Aw, cute! They MUST have an orange tabby! Where did you find them?


----------



## lolakitty23 (Aug 17, 2004)

tigersmom said:


> Aw, cute! They MUST have an orange tabby! Where did you find them?


They do have an orange tabby! His name is Chili, I think. 

I found mine in a local toy store, but if you type in Russ Lil Peepers in Google, you'll find a bunch of places. I payed 9.99 each, but some places have them for 8.99.

Edit:

Yup, here he is:


----------



## vanillasugar (Nov 11, 2004)

oh that's TOO cute!


----------



## tigersmom (Sep 9, 2004)

So cute, thanks!


----------



## BaileyAndSammi (Oct 13, 2004)

I have those too!!! I got mine at Hallmark for 9.99 and they have the bigger ones for 19.99!


----------



## emma_pen (Nov 2, 2004)

Yay! These are fab - here's pages of 'em!

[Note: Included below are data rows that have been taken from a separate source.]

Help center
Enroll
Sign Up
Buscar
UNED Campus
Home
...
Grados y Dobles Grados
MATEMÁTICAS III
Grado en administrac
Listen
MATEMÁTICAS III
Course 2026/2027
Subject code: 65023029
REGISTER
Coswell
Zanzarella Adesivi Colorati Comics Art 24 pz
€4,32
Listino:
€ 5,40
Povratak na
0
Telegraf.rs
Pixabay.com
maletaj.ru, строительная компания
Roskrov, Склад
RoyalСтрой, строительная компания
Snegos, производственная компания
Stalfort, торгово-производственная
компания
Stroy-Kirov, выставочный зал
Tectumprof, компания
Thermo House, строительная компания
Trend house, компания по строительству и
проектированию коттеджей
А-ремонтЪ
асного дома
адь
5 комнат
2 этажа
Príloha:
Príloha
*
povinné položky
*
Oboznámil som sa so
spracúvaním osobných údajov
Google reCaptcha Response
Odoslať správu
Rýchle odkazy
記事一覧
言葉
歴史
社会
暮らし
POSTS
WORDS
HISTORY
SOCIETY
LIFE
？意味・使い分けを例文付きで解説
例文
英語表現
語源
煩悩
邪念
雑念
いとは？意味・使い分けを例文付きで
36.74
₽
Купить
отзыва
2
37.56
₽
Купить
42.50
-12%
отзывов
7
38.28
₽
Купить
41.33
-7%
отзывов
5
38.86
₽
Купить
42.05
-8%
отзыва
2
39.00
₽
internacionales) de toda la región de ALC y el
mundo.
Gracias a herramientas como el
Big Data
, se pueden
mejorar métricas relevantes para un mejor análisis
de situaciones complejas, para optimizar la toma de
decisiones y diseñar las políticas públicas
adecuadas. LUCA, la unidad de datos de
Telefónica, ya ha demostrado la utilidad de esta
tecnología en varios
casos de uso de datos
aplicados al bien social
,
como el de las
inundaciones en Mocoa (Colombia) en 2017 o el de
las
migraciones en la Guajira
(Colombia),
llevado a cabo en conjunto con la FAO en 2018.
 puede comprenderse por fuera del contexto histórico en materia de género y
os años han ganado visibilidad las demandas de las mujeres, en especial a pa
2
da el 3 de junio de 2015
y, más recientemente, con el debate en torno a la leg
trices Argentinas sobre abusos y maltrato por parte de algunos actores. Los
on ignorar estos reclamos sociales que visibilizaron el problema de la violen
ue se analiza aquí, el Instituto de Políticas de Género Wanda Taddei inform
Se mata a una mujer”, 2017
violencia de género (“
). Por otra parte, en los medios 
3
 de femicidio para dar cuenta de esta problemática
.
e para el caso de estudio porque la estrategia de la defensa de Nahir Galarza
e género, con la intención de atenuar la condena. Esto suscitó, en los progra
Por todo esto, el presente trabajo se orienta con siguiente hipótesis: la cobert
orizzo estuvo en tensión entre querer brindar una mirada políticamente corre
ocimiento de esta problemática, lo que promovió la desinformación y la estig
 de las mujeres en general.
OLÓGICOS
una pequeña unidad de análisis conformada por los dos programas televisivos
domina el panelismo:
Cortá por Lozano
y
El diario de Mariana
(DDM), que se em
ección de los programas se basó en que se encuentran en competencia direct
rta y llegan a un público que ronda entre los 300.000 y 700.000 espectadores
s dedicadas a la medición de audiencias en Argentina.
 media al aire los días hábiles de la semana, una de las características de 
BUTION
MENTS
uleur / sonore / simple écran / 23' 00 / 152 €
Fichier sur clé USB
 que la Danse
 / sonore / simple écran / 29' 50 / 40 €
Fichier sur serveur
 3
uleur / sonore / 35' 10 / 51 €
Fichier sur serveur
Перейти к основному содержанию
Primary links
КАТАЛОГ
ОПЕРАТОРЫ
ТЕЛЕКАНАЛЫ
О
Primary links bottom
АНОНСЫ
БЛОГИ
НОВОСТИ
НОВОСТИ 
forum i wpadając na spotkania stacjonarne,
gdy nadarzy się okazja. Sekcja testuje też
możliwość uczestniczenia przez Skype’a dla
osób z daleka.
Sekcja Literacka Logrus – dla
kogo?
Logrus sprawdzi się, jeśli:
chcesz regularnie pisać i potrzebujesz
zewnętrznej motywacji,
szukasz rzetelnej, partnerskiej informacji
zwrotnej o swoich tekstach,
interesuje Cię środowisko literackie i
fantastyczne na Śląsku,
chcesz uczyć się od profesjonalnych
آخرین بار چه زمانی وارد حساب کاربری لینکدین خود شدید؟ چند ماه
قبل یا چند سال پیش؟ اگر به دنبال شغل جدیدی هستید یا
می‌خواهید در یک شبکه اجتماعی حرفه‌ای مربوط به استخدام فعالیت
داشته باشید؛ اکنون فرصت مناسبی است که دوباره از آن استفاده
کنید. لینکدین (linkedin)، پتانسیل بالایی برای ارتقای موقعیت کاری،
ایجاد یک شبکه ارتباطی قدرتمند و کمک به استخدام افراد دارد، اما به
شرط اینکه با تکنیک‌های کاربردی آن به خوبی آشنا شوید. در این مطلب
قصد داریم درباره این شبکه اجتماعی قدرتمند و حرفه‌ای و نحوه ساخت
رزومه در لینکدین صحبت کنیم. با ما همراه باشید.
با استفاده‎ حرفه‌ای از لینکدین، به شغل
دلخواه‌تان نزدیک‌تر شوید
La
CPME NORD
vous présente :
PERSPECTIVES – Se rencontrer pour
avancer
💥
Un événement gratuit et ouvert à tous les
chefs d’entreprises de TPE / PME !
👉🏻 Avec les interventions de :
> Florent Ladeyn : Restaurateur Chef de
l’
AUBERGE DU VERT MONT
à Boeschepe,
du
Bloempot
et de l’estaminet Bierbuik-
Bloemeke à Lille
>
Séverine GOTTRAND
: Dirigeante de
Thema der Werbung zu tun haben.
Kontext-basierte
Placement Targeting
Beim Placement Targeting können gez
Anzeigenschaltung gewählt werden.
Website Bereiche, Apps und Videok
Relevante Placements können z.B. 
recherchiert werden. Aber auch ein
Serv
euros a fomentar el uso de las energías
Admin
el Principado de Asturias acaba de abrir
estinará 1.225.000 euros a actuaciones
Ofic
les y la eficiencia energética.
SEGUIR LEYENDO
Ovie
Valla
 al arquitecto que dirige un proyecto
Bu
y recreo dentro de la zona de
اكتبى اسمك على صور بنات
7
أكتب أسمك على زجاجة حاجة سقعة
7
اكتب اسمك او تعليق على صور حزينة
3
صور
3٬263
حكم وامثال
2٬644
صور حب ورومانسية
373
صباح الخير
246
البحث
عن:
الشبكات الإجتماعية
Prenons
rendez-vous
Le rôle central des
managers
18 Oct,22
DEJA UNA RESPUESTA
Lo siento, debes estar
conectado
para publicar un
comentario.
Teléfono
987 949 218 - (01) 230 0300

http://www.coolanimalstuff.com/brands/russ/peepers


----------



## DesnBaby (Apr 18, 2004)

I love their sad eyes, they are soo cute!


----------



## mismodliz (Dec 5, 2003)

I checked out that link... I want them all!!


----------



## spacemonkey (Aug 12, 2004)

*Stephanie:*










*Scully:*










*and Beeper:*










*Alas, tortoiseshells aren't a very popular pattern :roll: *


----------



## DesnBaby (Apr 18, 2004)

Got one for V-Day!


----------



## lolakitty23 (Aug 17, 2004)

Aww...DesnBaby! Your Lil' Peeper is so cute! See...there's one (or a few!) for everyone!  I hope you had a happy Valentine's day.


----------



## LoveMyKitties (Nov 12, 2004)

This one isn't the same type of cat, my Dad gave this to me in Januay, just because. It looks just like Ophie and Malcolm! it is a Mary Meyers Flip Flop
animal.


----------